I understand that using prepared statement prevents injection as the prepared statement execution consists of two stages: prepare and execute.
OK, but I do not really get what is going on if a bound parameter value is then used as a User-Defined Variables in MySQL.
Is the initially safe bound parameters process can be used for execution (and therefore injection) in STEP 2 ?
// The user input that may be the target for injection
$userInput = "input";
// STEP 1 -------------------
$q = "SET @param1 = :param1;";
// Execute query to set mysql user-defined variables
$param = [
'param1' => $userInput
];
$stmt = $pdo->prepare($q);
$stmt->execute($param);
// STEP 2 -------------------
// Query DB with User-Defined Variables
$q = "
SELECT ...
WHERE
table.field1 = @param1 OR
table.field2 = @param1 OR
table.field3 = @param1
";
// Query
$stmt = $pdo->query($q);
// STEP 3 -------------------
// Fetch Data
$row = $stmt->fetch();
I use this to avoid multiple similar named parameters like in the following example hereafter as
you cannot use a named parameter marker of the same name more than once in a prepared statement, unless emulation mode is on
from manual. It's a mess to maintain for complex queries:
$q = "
SELECT ...
WHERE
table.field1 = :param1_1 OR
table.field2 = :param1_2 OR
table.field3 = :param1_2
";
$param = [
'param1_1' => $userInput
'param1_2' => $userInput
'param1_3' => $userInput
];
$stmt = $pdo->prepare($q);
$stmt->execute($param);
Yes, you can assume that a user variable takes the place of a single scalar value in a query, just like a bound parameter placeholder. It's an effective protection against SQL injection.
Proof: Try to perform an SQL injection using a user variable.
SET @s = 'Robert''; DROP TABLE Students;--';
SELECT * FROM Students WHERE name = @s;
This does NOT drop the table.

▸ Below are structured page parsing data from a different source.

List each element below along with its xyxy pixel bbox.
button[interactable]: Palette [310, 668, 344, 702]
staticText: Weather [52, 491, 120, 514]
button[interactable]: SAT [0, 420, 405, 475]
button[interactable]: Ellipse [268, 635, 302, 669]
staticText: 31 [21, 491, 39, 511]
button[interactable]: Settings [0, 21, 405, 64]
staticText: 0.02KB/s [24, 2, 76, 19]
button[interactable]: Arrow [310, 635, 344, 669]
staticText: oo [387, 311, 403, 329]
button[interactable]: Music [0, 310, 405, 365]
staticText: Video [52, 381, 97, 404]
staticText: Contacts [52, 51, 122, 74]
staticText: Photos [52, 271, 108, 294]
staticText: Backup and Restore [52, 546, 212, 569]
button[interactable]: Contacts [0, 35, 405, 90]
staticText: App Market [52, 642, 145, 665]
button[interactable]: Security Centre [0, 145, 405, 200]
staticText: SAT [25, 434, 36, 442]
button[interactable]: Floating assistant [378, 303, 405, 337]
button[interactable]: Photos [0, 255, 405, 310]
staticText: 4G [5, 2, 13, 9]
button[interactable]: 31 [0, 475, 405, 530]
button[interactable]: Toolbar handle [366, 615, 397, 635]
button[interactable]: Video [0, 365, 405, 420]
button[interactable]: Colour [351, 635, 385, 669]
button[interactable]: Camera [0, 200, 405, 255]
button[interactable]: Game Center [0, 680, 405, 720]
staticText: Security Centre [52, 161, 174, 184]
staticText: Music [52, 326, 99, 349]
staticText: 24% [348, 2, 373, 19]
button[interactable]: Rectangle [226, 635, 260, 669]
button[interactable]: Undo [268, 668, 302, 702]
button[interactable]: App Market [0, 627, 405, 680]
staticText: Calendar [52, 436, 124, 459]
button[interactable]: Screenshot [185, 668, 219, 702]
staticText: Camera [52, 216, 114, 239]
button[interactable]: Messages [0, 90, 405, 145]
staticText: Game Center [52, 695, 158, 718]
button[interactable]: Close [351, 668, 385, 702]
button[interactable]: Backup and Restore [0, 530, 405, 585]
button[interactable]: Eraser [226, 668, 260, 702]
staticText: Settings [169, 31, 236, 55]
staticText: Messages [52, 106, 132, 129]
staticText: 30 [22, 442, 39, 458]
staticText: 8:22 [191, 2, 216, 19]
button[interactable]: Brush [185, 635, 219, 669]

It probably returns nothing, because there is no student with that strange, long name (unless you go to school with Little Bobby Tables).
However, I wonder if a query like this:
SELECT ...
WHERE
table.field1 = @param1 OR
table.field2 = @param1 OR
table.field3 = @param1
Indicates that field1, field2, and field3 should really be a single field in a child table. If you're searching for the same value in multiple columns, it could be a repeating group. For example, if it's phone1, phone2, phone3, that's a multi-valued attribute that should be stored in one column over multiple rows in a child table. Then you can search with a single parameter.